- Information supplied
########

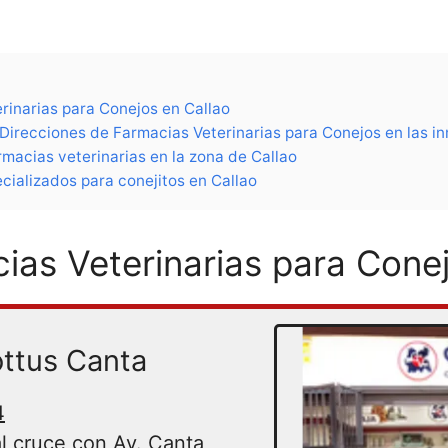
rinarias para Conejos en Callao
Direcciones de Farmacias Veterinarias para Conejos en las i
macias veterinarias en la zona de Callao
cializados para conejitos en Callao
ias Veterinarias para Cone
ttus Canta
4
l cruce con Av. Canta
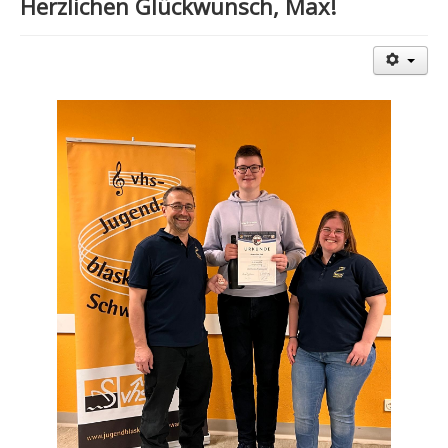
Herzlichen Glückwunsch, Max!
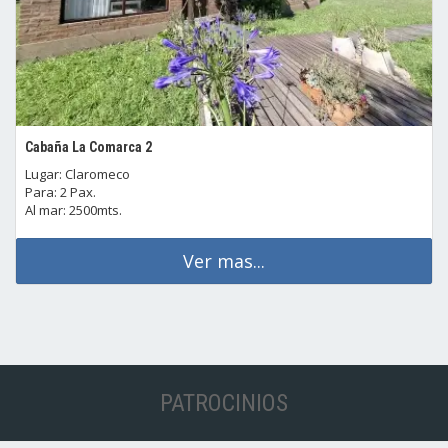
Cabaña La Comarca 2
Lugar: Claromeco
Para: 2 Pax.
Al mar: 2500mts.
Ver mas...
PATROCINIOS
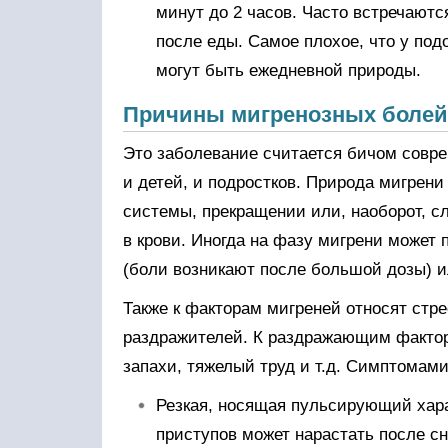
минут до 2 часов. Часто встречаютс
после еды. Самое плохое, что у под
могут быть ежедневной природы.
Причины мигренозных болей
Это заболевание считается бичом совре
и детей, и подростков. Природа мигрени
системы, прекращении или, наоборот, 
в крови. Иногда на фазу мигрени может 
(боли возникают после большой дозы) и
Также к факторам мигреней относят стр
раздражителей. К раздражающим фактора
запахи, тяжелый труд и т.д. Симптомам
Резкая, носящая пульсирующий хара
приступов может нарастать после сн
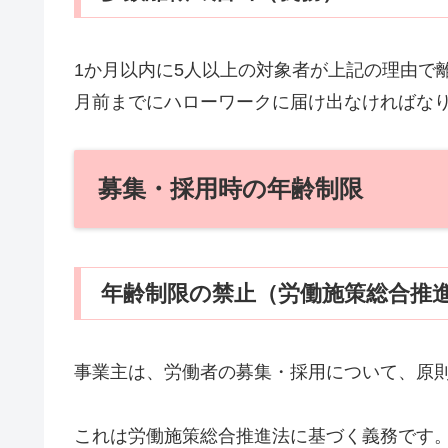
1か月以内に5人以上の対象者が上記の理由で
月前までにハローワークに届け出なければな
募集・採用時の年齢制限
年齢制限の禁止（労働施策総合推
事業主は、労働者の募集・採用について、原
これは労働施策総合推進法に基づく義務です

########

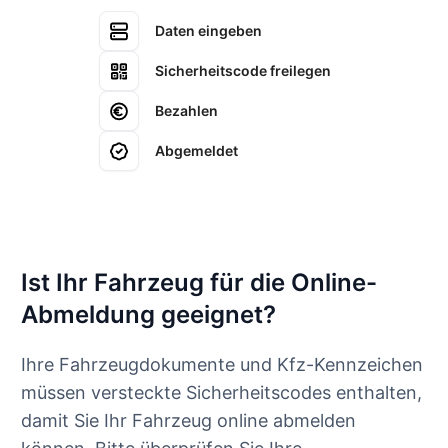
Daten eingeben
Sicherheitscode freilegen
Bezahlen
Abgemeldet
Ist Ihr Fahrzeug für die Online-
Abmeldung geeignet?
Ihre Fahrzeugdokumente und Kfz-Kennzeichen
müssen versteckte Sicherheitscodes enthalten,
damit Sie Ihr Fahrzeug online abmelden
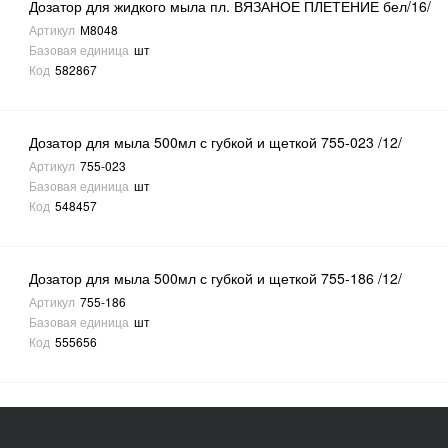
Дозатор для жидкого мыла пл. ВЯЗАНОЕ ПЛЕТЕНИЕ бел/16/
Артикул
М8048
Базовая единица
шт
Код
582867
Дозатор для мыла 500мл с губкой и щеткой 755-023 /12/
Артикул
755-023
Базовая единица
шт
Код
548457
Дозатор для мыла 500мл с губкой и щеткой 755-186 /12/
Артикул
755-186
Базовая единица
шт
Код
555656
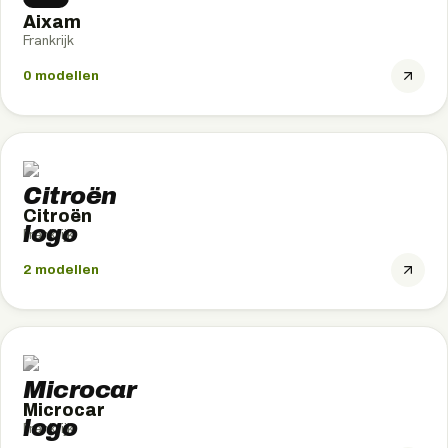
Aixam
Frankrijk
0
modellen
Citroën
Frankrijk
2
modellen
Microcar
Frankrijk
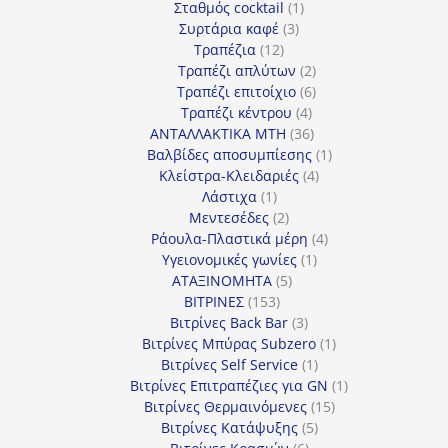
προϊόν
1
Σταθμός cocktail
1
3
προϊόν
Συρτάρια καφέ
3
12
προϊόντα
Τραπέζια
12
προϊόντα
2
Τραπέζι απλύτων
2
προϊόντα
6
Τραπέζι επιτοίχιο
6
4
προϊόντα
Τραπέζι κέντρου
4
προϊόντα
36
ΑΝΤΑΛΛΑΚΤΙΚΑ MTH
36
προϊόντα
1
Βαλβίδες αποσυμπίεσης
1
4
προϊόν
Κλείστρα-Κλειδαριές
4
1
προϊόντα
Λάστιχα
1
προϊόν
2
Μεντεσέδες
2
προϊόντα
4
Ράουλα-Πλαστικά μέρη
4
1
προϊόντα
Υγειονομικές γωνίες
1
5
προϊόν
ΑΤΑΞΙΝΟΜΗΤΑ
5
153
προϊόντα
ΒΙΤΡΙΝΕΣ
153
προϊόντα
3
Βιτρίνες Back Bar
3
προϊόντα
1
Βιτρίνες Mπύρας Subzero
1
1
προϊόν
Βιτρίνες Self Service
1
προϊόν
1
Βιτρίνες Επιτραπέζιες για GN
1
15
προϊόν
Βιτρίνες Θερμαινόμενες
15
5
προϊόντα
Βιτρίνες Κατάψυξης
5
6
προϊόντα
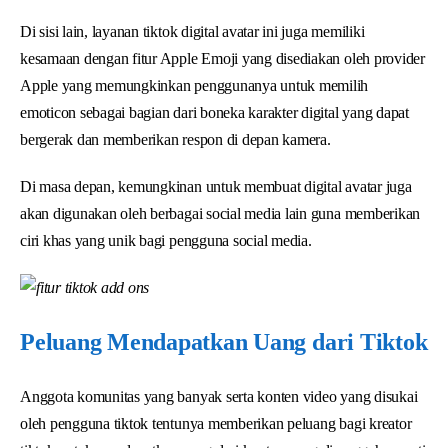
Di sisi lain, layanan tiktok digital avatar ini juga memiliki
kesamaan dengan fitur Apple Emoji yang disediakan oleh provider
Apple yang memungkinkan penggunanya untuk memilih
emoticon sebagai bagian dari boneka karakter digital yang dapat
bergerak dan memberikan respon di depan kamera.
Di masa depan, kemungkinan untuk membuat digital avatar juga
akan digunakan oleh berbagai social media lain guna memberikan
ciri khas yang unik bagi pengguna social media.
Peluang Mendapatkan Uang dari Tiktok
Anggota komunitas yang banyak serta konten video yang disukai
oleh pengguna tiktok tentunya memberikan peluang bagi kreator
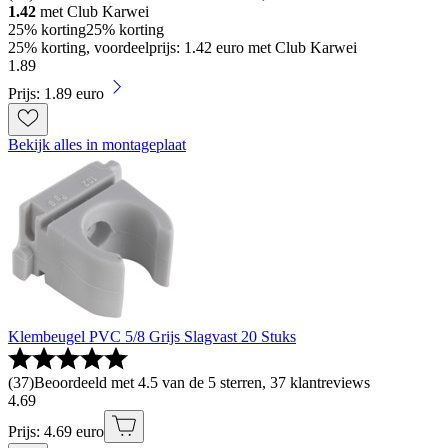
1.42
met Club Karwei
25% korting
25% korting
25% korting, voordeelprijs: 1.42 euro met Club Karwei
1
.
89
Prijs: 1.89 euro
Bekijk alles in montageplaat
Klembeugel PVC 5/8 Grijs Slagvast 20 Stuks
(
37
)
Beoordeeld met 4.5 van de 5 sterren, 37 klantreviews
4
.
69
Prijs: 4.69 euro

########

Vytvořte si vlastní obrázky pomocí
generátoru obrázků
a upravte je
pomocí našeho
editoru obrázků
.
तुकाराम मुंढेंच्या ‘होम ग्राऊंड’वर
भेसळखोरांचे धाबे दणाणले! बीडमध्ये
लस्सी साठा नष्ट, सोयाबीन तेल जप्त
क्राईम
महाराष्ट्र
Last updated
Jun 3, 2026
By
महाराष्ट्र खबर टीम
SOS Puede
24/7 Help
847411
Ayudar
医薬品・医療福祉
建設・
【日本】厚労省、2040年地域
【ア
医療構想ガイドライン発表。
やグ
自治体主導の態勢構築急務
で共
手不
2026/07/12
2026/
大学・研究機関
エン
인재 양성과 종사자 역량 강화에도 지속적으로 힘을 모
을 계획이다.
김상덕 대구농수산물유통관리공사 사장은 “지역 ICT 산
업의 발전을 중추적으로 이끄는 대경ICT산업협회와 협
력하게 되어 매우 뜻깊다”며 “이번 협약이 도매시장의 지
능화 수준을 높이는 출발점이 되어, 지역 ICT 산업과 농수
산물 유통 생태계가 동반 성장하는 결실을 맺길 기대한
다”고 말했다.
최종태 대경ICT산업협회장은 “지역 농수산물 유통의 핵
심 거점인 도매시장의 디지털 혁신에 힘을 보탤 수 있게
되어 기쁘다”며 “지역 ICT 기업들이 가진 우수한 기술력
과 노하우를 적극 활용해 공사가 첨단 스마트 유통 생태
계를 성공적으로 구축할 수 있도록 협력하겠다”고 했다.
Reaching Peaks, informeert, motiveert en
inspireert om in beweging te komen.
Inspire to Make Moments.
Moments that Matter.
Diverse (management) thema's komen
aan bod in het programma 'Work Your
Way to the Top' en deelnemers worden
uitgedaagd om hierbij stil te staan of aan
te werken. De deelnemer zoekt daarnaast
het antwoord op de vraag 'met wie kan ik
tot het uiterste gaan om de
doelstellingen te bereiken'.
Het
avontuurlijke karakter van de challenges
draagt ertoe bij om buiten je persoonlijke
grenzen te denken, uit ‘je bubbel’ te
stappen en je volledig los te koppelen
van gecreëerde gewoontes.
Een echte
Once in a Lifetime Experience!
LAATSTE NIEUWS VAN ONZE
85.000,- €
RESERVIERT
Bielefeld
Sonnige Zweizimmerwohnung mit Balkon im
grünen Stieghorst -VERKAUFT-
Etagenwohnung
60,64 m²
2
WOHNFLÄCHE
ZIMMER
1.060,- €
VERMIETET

########

- Work task
Each line of the data that holds "может" should be reported.

- Task solution
в крови. Иногда на фазу мигрени может 
приступов может нарастать после сн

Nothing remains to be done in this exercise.